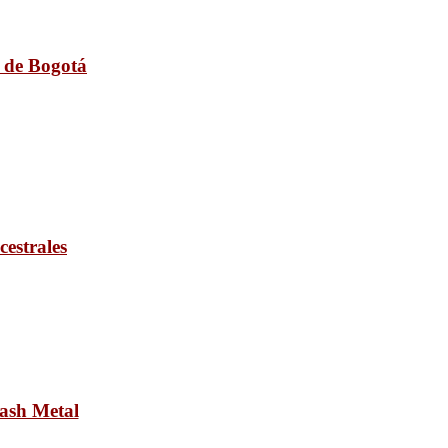
n de Bogotá
cestrales
rash Metal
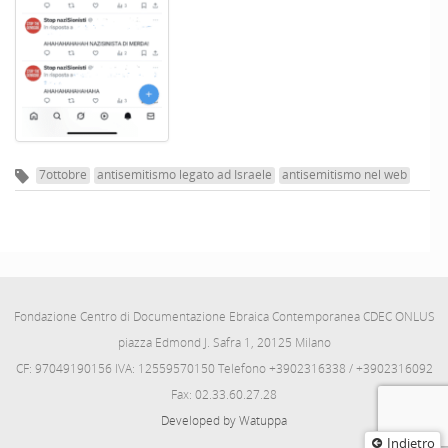
7ottobre
antisemitismo legato ad Israele
antisemitismo nel web
Fondazione Centro di Documentazione Ebraica Contemporanea CDEC ONLUS
piazza Edmond J. Safra 1, 20125 Milano
CF: 97049190156 IVA: 12559570150 Telefono +3902316338 / +3902316092
Fax: 02.33.60.27.28
Developed by Watuppa
Indietro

▶ _Task description_
Please copy the records above word for word, omitting every picture.

▶ _Solution for this task_
n de Bogotá
cestrales
rash Metal
7ottobre
antisemitismo legato ad Israele
antisemitismo nel web
Fondazione Centro di Documentazione Ebraica Contemporanea CDEC ONLUS
piazza Edmond J. Safra 1, 20125 Milano
CF: 97049190156 IVA: 12559570150 Telefono +3902316338 / +3902316092
Fax: 02.33.60.27.28
Developed by Watuppa
Indietro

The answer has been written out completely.